Type Strain is typically an alphanumeric string designating type strain status of an isolate genome. Type strain is the strain which was used when the species was first described, and is typically deposited and retrievable from service culture collections like DSMZ, ATCC, etc.

UViGs stands for Uncultivated Virus Genomes. These are virus genomes predicted from sequences, but which viral origin has only been predicted computationally and not verified experimentally.

Uncultured Type denotes how an uncultured organism was obtained. This applies both for real uncultured organisms as well as virtual organisms of metagenomic origin.

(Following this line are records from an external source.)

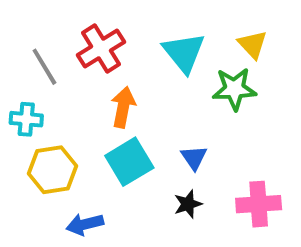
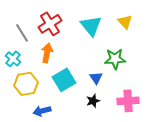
green star: (234, 89) -> (115, 59), moved
orange arrow: (123, 107) -> (47, 53), moved
cyan cross: (26, 119) -> (13, 59), turned 35

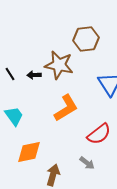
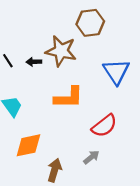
orange L-shape: (66, 108) -> (69, 98), turned 32
gray arrow: (87, 163) -> (91, 157), turned -77

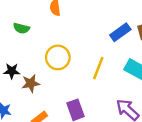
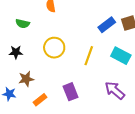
black star: (12, 71) -> (16, 52), moved
brown star: (31, 83) -> (26, 79), moved

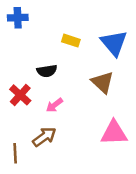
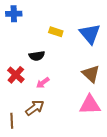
brown triangle: (103, 82) -> (91, 74), moved

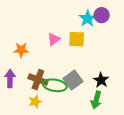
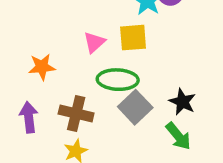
green ellipse: (55, 85) -> (118, 80), moved
green arrow: (96, 100) -> (178, 136), turned -48

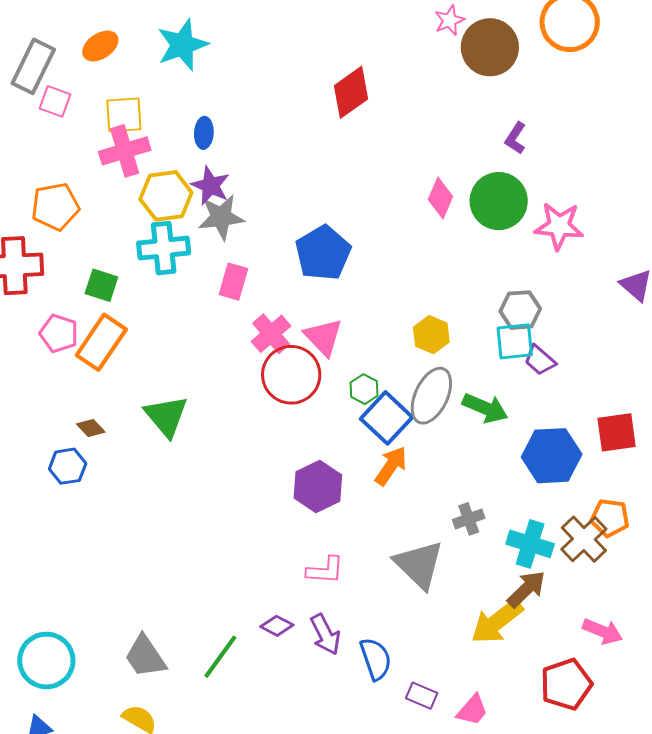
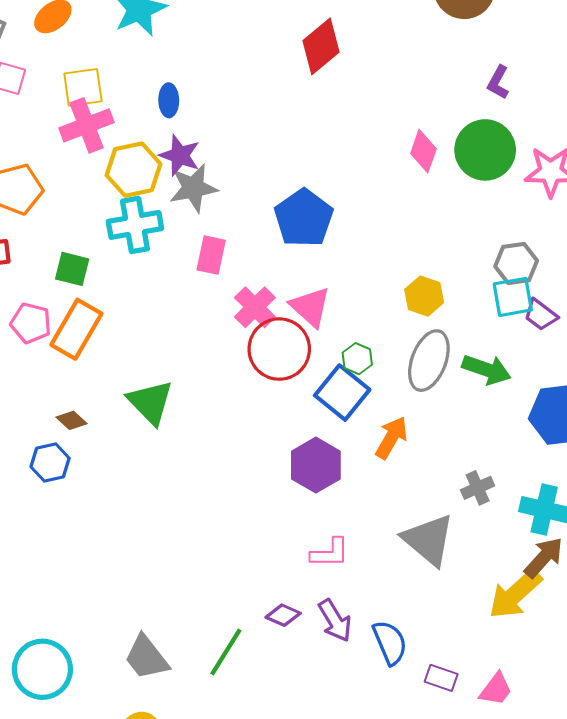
blue square: (387, 418) -> (342, 393), moved

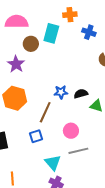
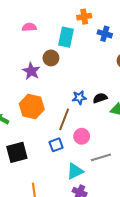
pink semicircle: (17, 22) -> (29, 27), size x0.6
brown circle: (31, 44) -> (51, 58), moved
pink circle: (71, 131) -> (82, 136), moved
cyan triangle: (53, 163) -> (75, 171), turned 48

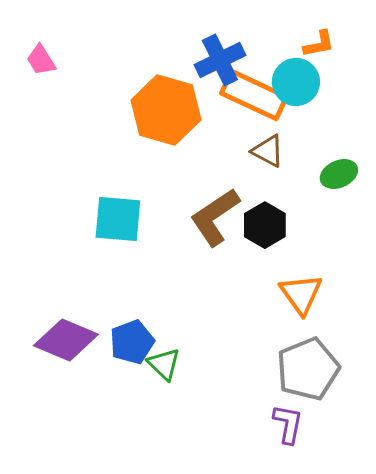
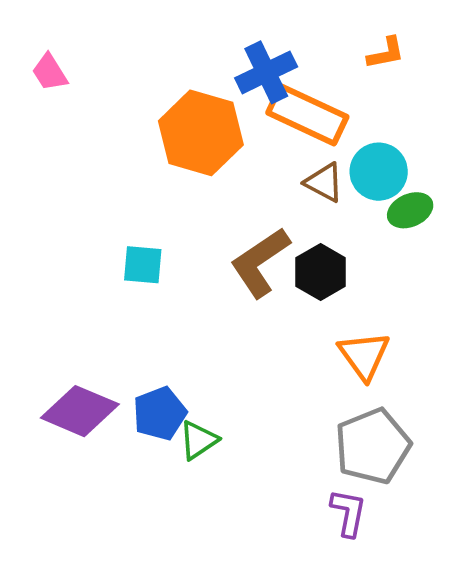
cyan circle: (296, 82) -> (379, 172), moved
cyan square: (118, 219) -> (143, 265), size x0.7
green triangle: (164, 364) -> (198, 440), turned 42

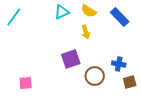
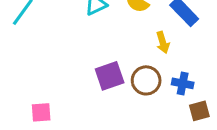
yellow arrow: (86, 32) -> (163, 42), moved
brown circle: (95, 76) -> (146, 80), moved

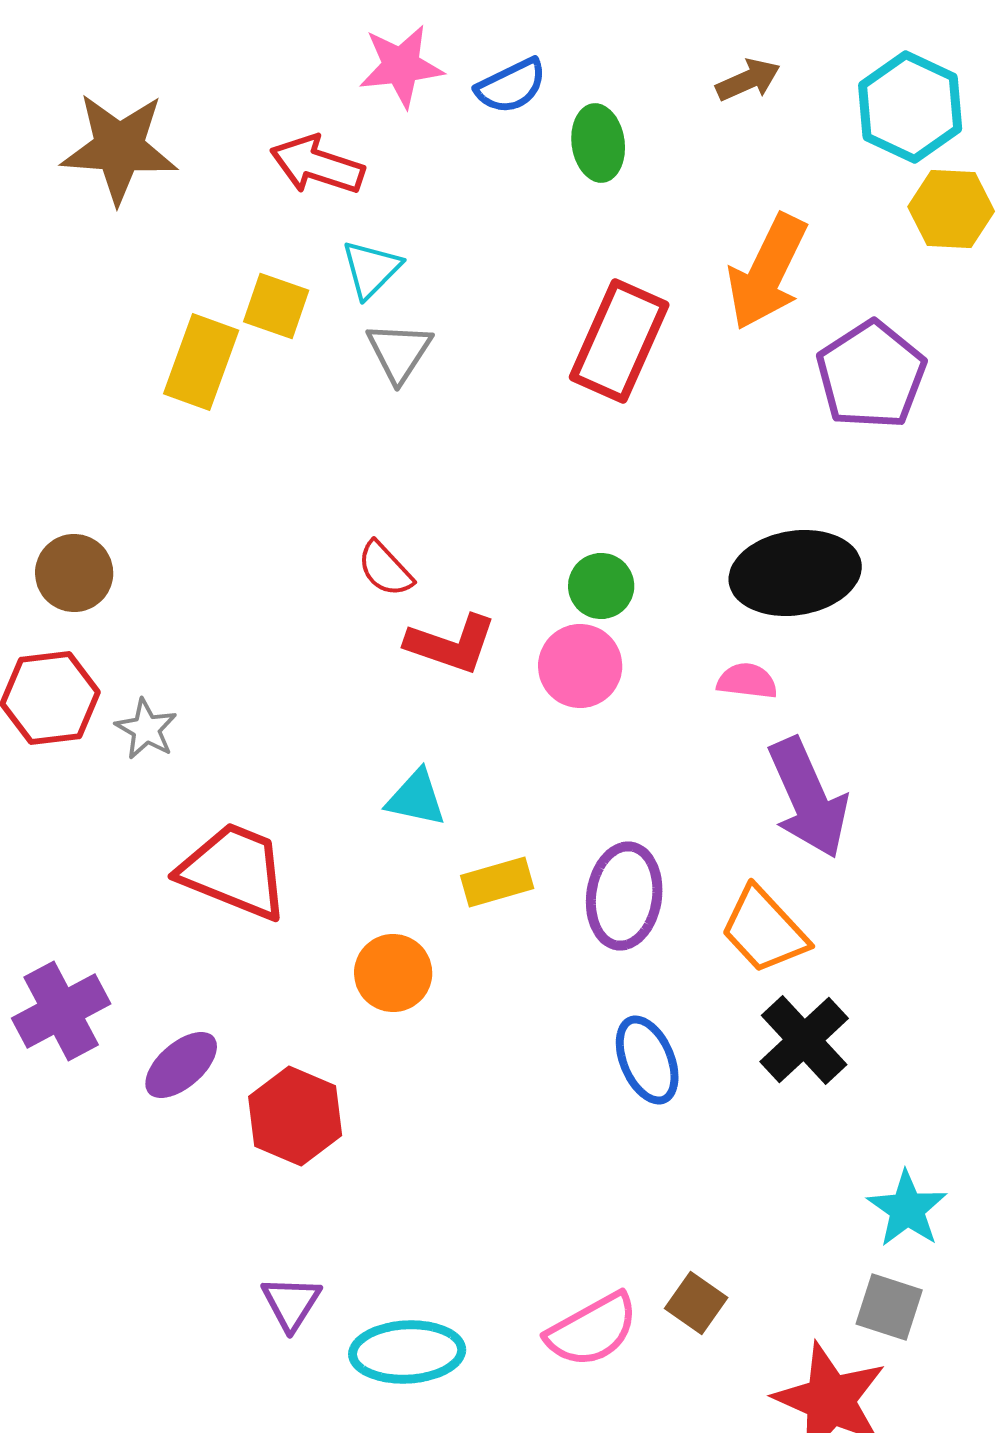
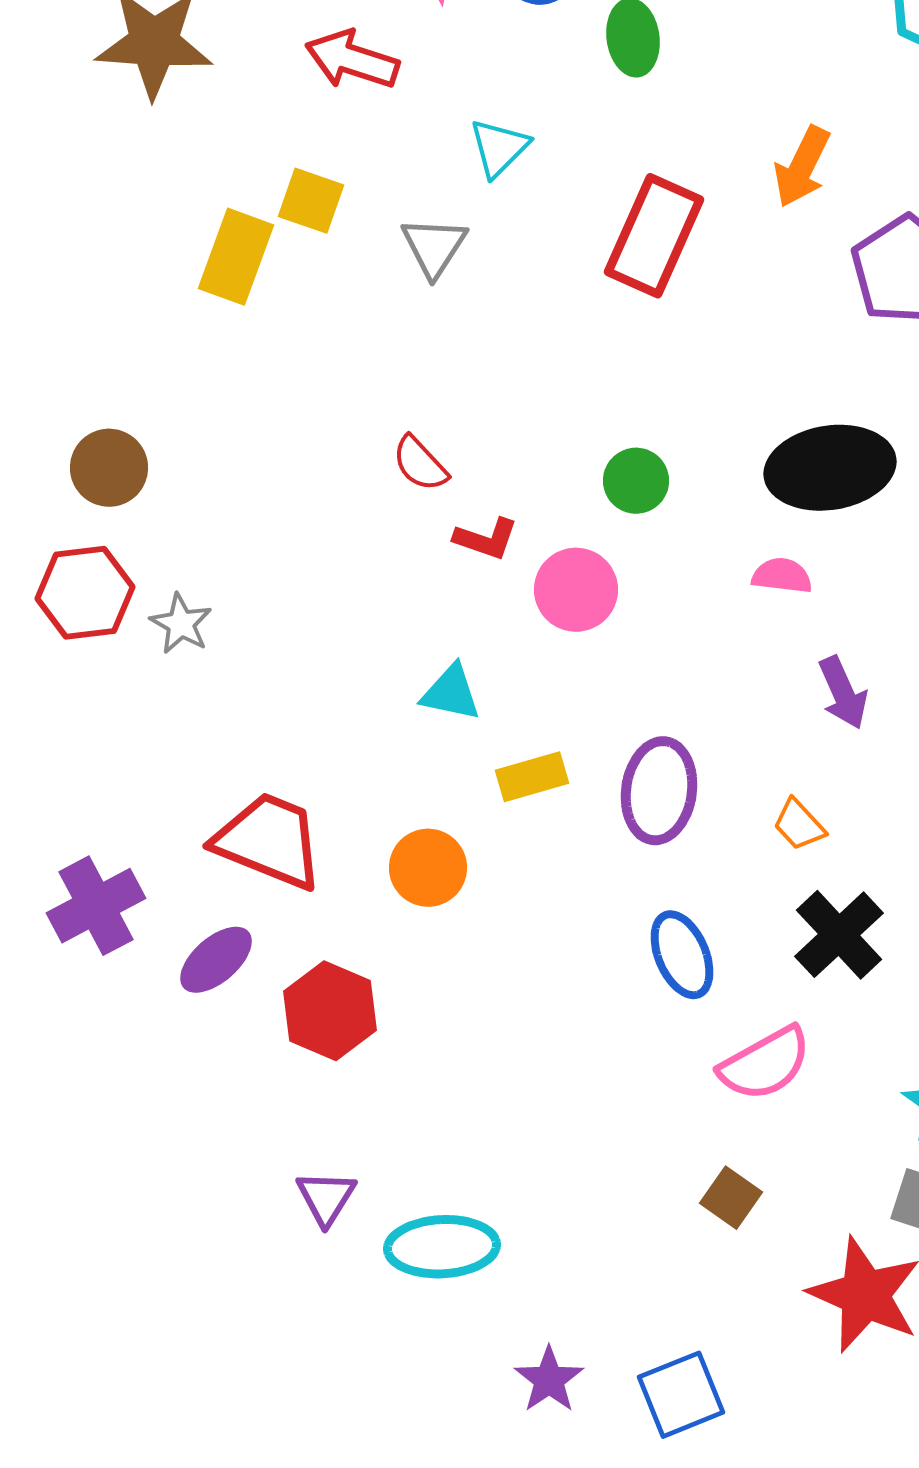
cyan triangle: (371, 269) -> (499, 148), moved
orange arrow: (767, 272) -> (802, 167), size x0.7
red L-shape: (451, 644) -> (486, 539), size x0.7
pink circle: (580, 666) -> (576, 590), moved
purple arrow: (808, 798) -> (843, 693), size x0.6
red trapezoid: (234, 871) -> (269, 841), moved
orange trapezoid: (764, 930) -> (799, 825), size x0.6
pink semicircle: (592, 1330) -> (765, 1064), moved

The Uncultured type can be Single Cell, Pooled Single Cells, Population enrichment, Metagenomic etc.

vOTU stands for viral Operational Taxonomic Units, and represent groups of UViGs (viral sequences) clustered based on high ANI similarity (currently, 95% average nucleotide identity ANI over 85% alignment fraction AF).

WGS: stands for Whole Genome Sequencing, the complete DNA sequence of an organism's genome, also known as complete genome sequencing, full-genome sequencing.

Workspace is only available in IMG/MER or IMG/ABC portals. Users can save contents of genome-, gene-, function-, or scaffold carts for later use in Workspace and even share datasets privately with other IMG users. Additional functionality is available for datasets stored in workspace (as opposed to carts) such as larger computation requests (like BLAST) or statistical analysis of genome sets or groups.